Growing and Grooming
the Firm
For minority-owned firms, planning for the
future while retaining what makes them
unique can be a challenge.
Lopez says that developing internal talent
at his firm has been incredibly rewarding
for him and is his first choice for firm
transition when he retires. “I love
developing my own people. I love seeing
them grow and achieve their ambitions and
goals, but I also remain open to outside
opportunities,” he says.
“To really grow, you can’t limit yourself to
people who share your cultural
background,” Lopez admits. “Don’t close
your eyes to the diversity that’s outside of
your heritage. Don’t get too comfortable in
that place. Diversity means being truly
open to other groups that you’re not so
comfortable with and learning more about
them. That will give you a wider appeal.”
That “wider appeal” could be critical in
the future. “There’s going to be more
consolidation, more acquisitions and
mergers in these next few years,” Lopez
predicts. “I’m open to that. I don’t want to
limit our potential.”
Like Lopez, Ellen is extremely focused on
growing her practice and expanding into
new areas that will make her firm extremely
desirable to potential buyers. “I have a
strategy that touches a lot of different areas
in the hopes it will grow my practice into
something really great when it’s time for us
to exit,” she says. One aspect of that
strategy is developing the next generation
in and outside of her firm. “I didn’t have a
mentor when I was coming up in the
profession, so I really focus on growing the
next generation of Black accountants,”
Ellen shares. “I talk to young CPAs and tell
them to go and get all the experience they
can now and come back in 10 years and
maybe we can talk about you buying my
practice. I don’t want to die at my desk!”

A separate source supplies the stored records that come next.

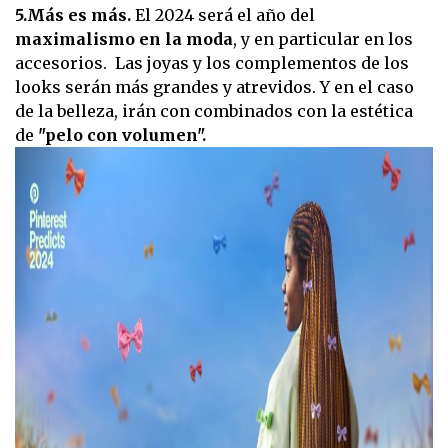
5.Más es más.
El 2024 será el año del
maximalismo en la moda
, y en particular en los
accesorios. Las joyas y los complementos de los
looks serán más grandes y atrevidos. Y en el caso
de la belleza, irán con combinados con la estética
de
"pelo con volumen".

On a serious note, Ellen says her team is
committed to only merging if the
relationship is right. They have entered
serious discussions about merging with
other Black-owned firms several times over
the years, but it’s never been a good
match. “I think you have to be very
thoughtful about M&A and make sure the
culture is going to mesh,” she says. “One of
the most important things for diverse firms
facing M&A is knowing when to say no.”